#### [What to do]
Counting only lines that contain "each", how many are there in the records below? Give the figure alone.

··· Task input

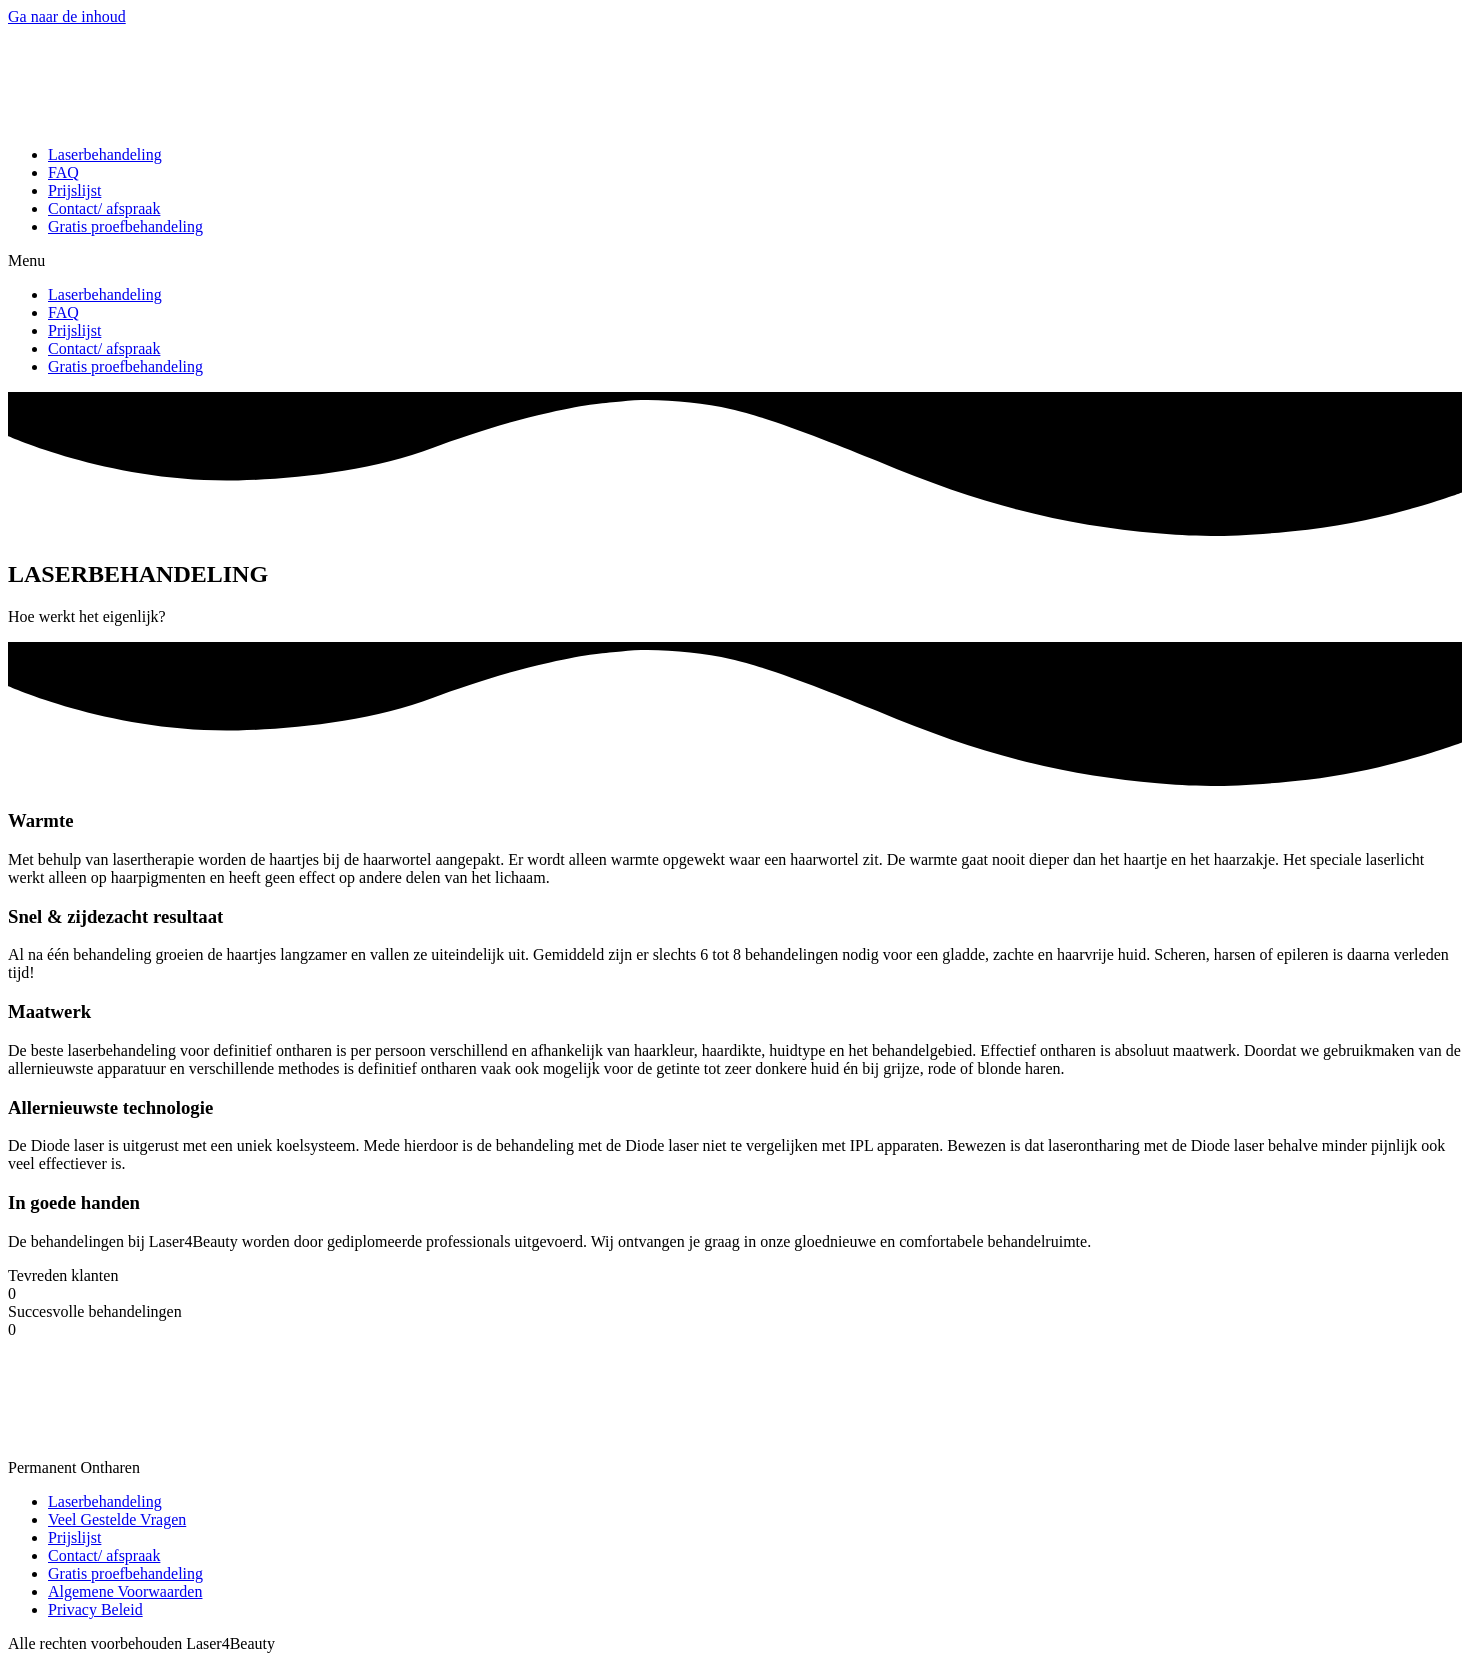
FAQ (63, 172)
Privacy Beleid (95, 1609)
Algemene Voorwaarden (125, 1591)
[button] (735, 261)
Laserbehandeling (105, 154)
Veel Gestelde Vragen (117, 1519)
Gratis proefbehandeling (125, 226)
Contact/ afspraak (104, 208)
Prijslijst (74, 190)
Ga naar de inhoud (67, 16)
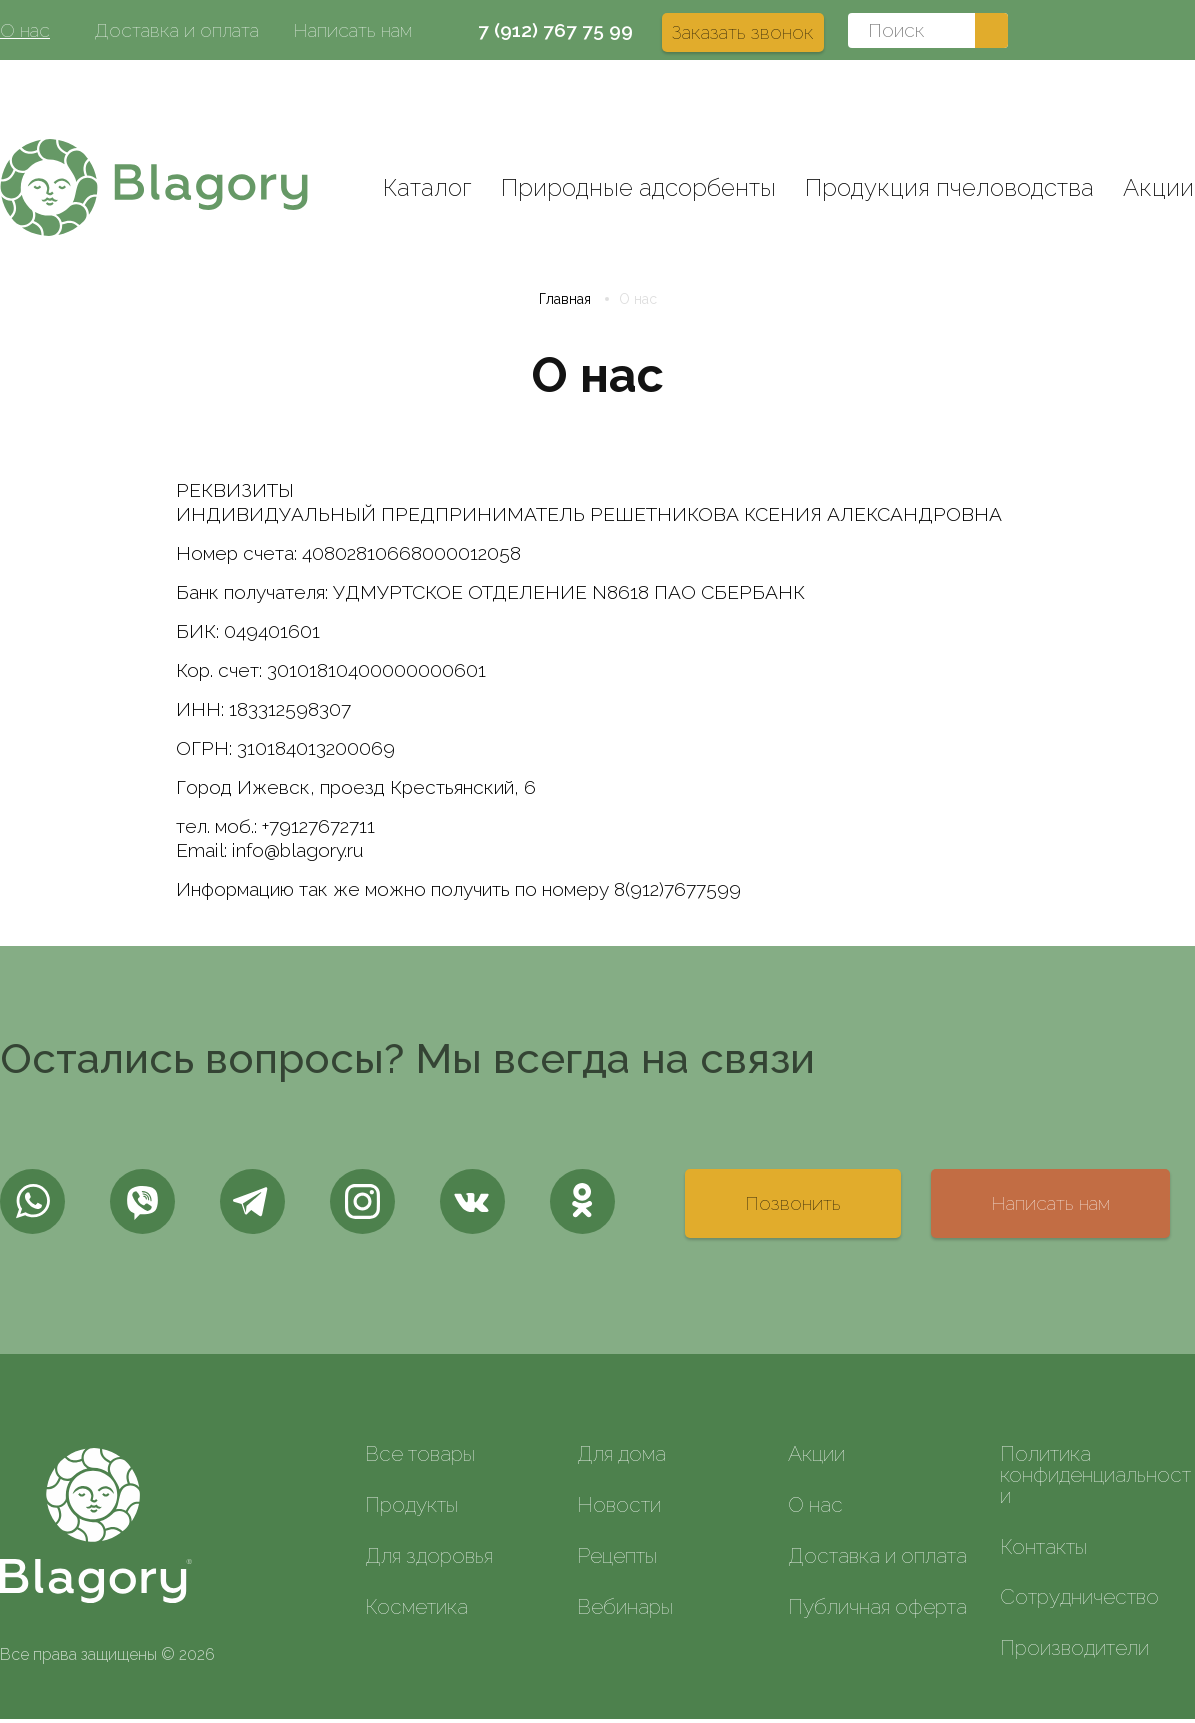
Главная (565, 303)
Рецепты (617, 1559)
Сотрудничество (1079, 1601)
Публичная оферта (877, 1610)
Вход (1041, 90)
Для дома (621, 1457)
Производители (1074, 1651)
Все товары (420, 1457)
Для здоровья (429, 1559)
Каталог (427, 187)
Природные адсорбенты (638, 187)
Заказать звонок (743, 32)
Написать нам (352, 30)
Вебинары (625, 1610)
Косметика (416, 1610)
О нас (25, 30)
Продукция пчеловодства (949, 187)
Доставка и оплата (176, 30)
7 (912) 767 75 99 (555, 30)
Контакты (1043, 1550)
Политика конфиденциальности (1095, 1478)
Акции (1158, 187)
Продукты (411, 1508)
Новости (619, 1508)
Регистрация (1139, 90)
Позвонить (793, 1207)
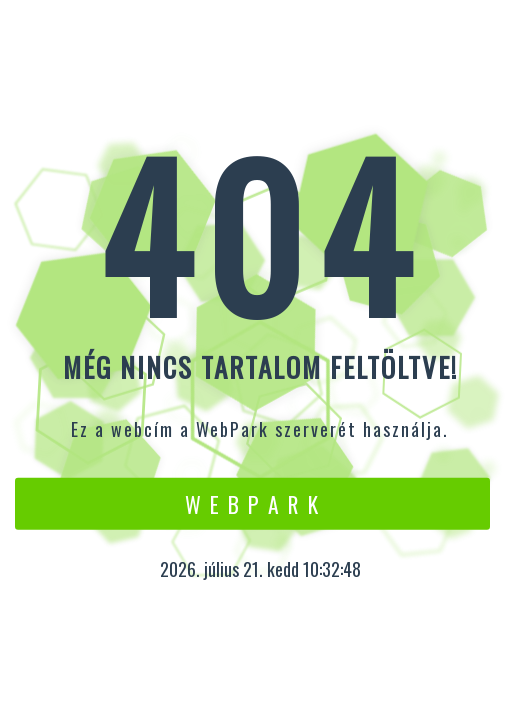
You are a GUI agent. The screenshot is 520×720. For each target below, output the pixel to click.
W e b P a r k (252, 503)
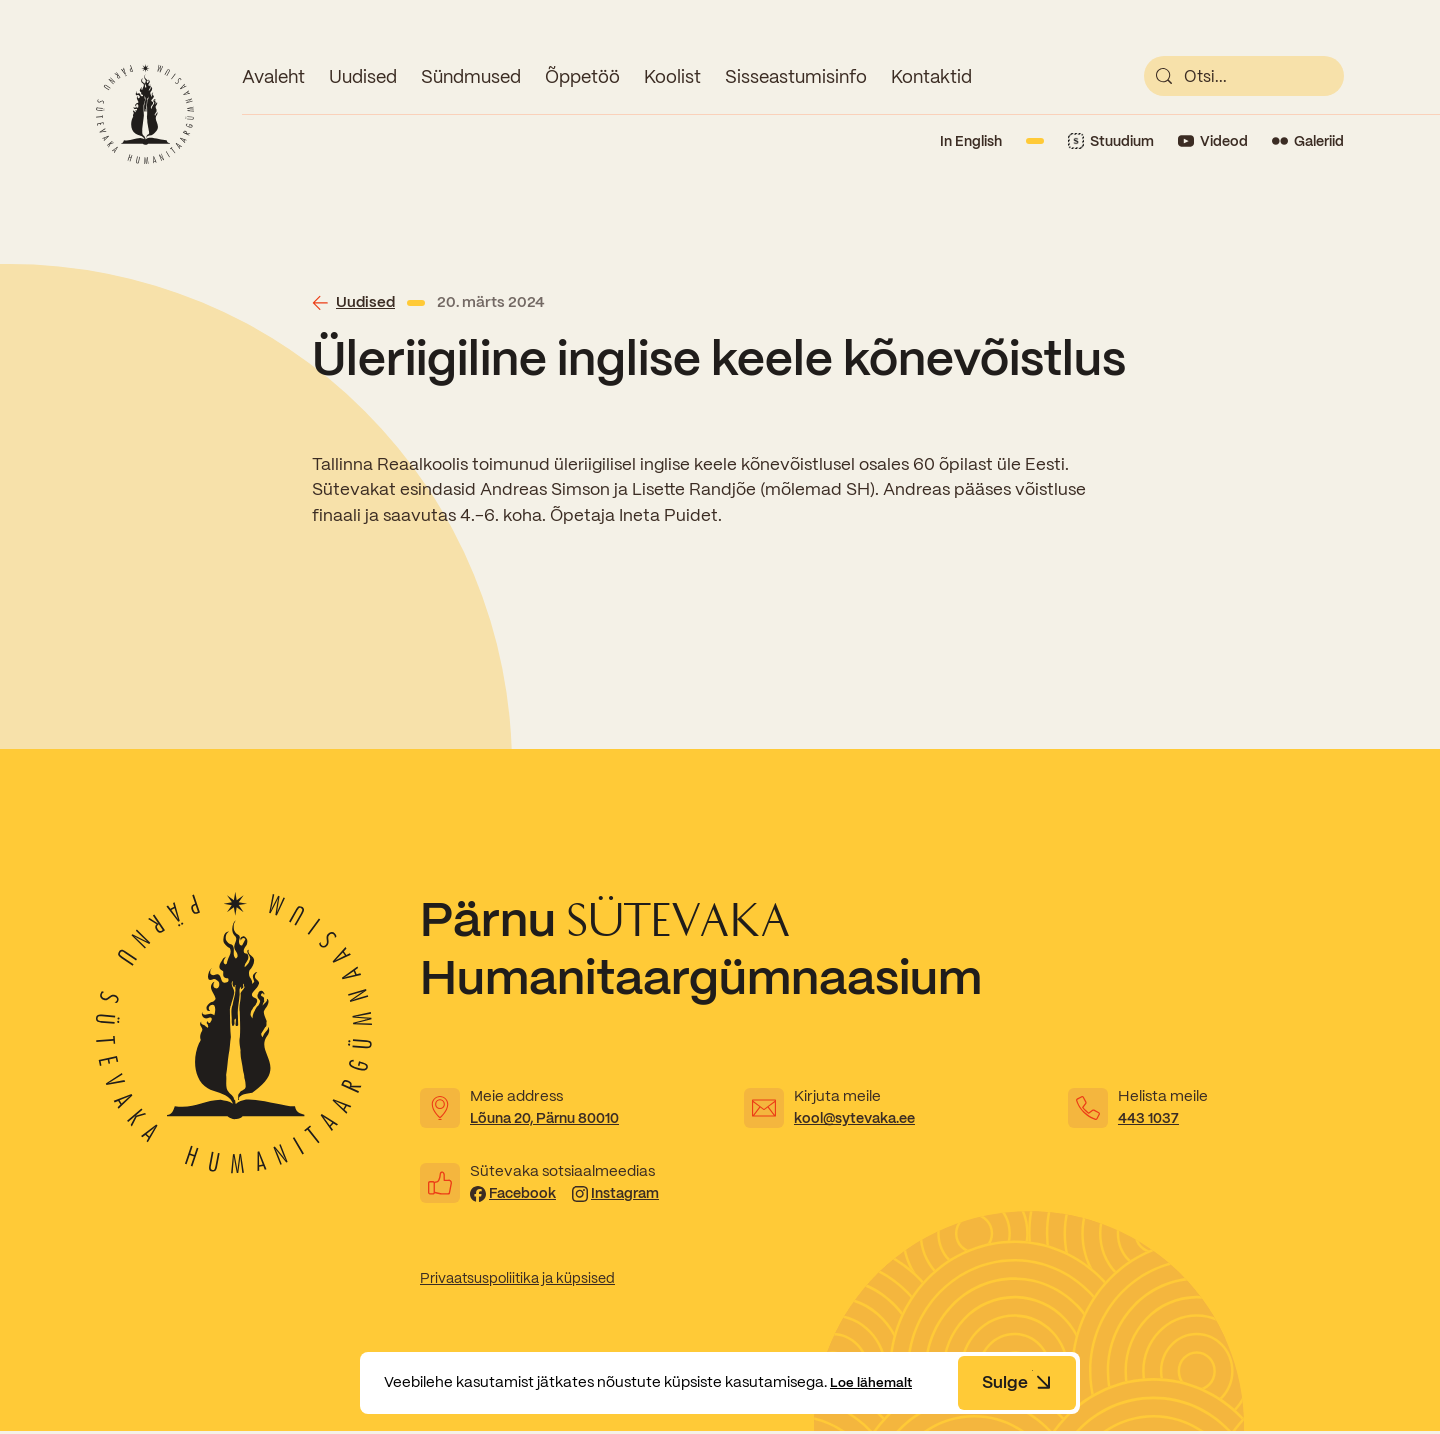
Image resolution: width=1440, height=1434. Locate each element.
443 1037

······

#### [Result of the exercise]
2